Using common-place facts such as the cooking time for non-instant grits, the ability to see clearly through smudged windows and shrubbery, or the suspension systems on various 1960’s American muscle cars, Gambini patiently leads each witness through the factual assumptions that led them to their conclusions and then demonstrates that their factual assumptions are likely incorrect.  His cross-examinations end with each witness acknowledging he or she could be mistaken, which is all the testimony Gambini needs to create reasonable doubt.  If he’d treated these witnesses as liars, and cross-examined them as such, he never would have gotten such concessions.

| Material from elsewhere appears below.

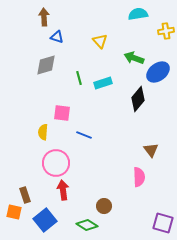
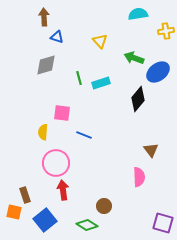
cyan rectangle: moved 2 px left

One doesn’t need to treat a witness who is mistaken or biased as though that witness is a liar in order to obtain the desired testimony and achieved the desired results of cross-examination.  In fact, it’s counterproductive to treat such witnesses so harshly.  Before one cross-examines a witness one should determine the type of witness one is dealing with and structure one’s cross-examination accordingly.

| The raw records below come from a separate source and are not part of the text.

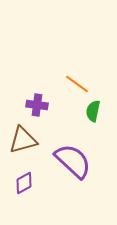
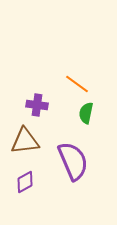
green semicircle: moved 7 px left, 2 px down
brown triangle: moved 2 px right, 1 px down; rotated 8 degrees clockwise
purple semicircle: rotated 24 degrees clockwise
purple diamond: moved 1 px right, 1 px up
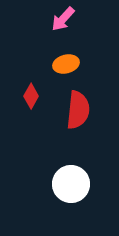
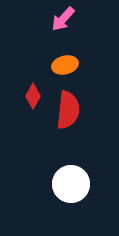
orange ellipse: moved 1 px left, 1 px down
red diamond: moved 2 px right
red semicircle: moved 10 px left
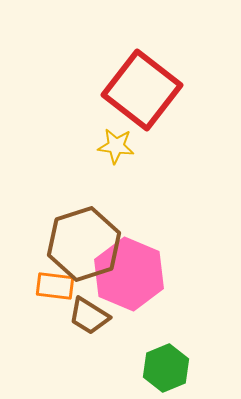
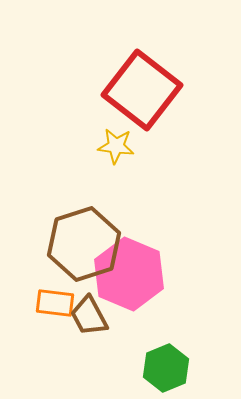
orange rectangle: moved 17 px down
brown trapezoid: rotated 30 degrees clockwise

3 thoughts on Are you cross-examining that witness for mistake, bias or corruption?

  1. Q: And what is positraction?

    A: It’s a limited slip deferential which distributes power equally to both the right and left tires. The ’64 Skylark had a regular deferential, which anyone who’s been stuck in the mud in Alabama knows, you step on the gas, one tire spins, the other tire does nothing.

    Juror: That’s right.

    Q: Is that it?

    A: No, there’s more….

    One was the corvette, which could never be confused with the Buick Skylark. The other had the same body length, height, width, weight, wheel-base, and wheel-track as the 64 Skylark, and that was the 1963 Pontiac Tempest.

    Q: And because both cars were made by GM, were both cars available in metallic mint green paint?

    A: They were.

    Gambini: Thank you Miss Vito, No more questions. Thank you very, very much. You’ve been a lovely, lovely witness.

  2. Conrad F. says:

    Hey Greg,
    The fictional example by Joe Pesci was maybe a little more than just the patient use of facts and not “treating them as liars”…Vinnie projected a real feeling that he LIKED every witness, each one of them. The character Vinnie projected no enmity, no conflict, no force. He was not combative in any sense. We all (me included) have a tendency to view ourselves as “gunslingers” and “modern gladiators” (just to keep it even “Amazon warriors”)…we really need to get away from those metaphors because they are destructive to our image with the public and they are destructive to effective practice. “Zealous” does not need to mean “be a jerk”

  3. The goal in cross examination should not be to have the witness recite the facts in a chronological order. This simply mimics the prosecution and solidifies their side of the story. That is why the chapter method is so effective. It helps the judge or jury focus on your specific points that illustrate your theory of the case.